Closed paulmueller closed 2 years ago

paulmueller commented 2 years ago

Hi Olivier,

I am the author of afmformats (used by PyJibe) and I was wondering whether it would make sense to incorporate the file-reader functionalities of pySPM in afmformats.

  1. I have previously only worked with force-distance data. Are the file formats you have used here plain image files or do they contain the raw force-distance trace data (i.e. cantilever deflection vs. piezo position)?
  2. What do you think about this? Does it even make sense?
  3. My initial thought was to just make pySPM a dependency of afmformats, but then I saw that pySPM depends on several other packages which I would like to avoid. I see that pySPM is licensed under the Apache 2.0 license which would be compatible with the MIT license (afmformats), as far as I know.

Cross-ref: https://github.com/AFM-analysis/afmformats/issues/18

scholi commented 2 years ago

Hi Paul, The data contained in the file will always depend on the experiment you perform. Usually they are 2D arrays or 1D arrays and not multidimentional array such as a force-distance per pixel. From what I see in your package afmformats you just get 1D force-distance curve. Is that correct?

Which new fileformat do you want to read? It makes no sense to implement new file format just to add more fileformat if you don't use them and cannot debug them properly.

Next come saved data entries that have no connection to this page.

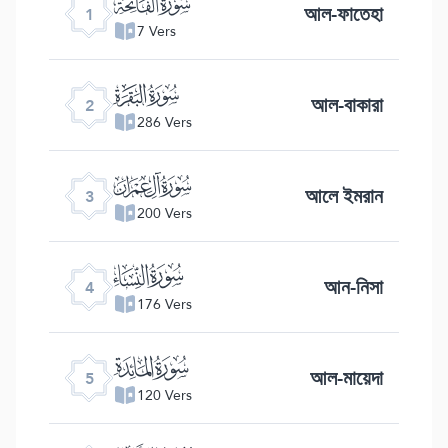
ﮍ
আল-ফাতেহা
1
7 Vers
ﮎ
আল-বাকারা
2
286 Vers
ﮏ
আলে ইমরান
3
200 Vers
ﮐ
আন-নিসা
4
176 Vers
ﮑ
আল-মায়েদা
5
120 Vers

paulmueller commented 2 years ago

Yes, afmformats supports 1D force-distance curves, but can handle quantitative map data (force curves aranged on a grid). I am currently just taking a look around to expand general data file format support.

I see your point. Thanks for your reply.

scholi commented 2 years ago

In anycase pySPM is under Apache license and you are free to use it as a dependency or to reuse any python script. Just keep the list of all contributing authors in the header.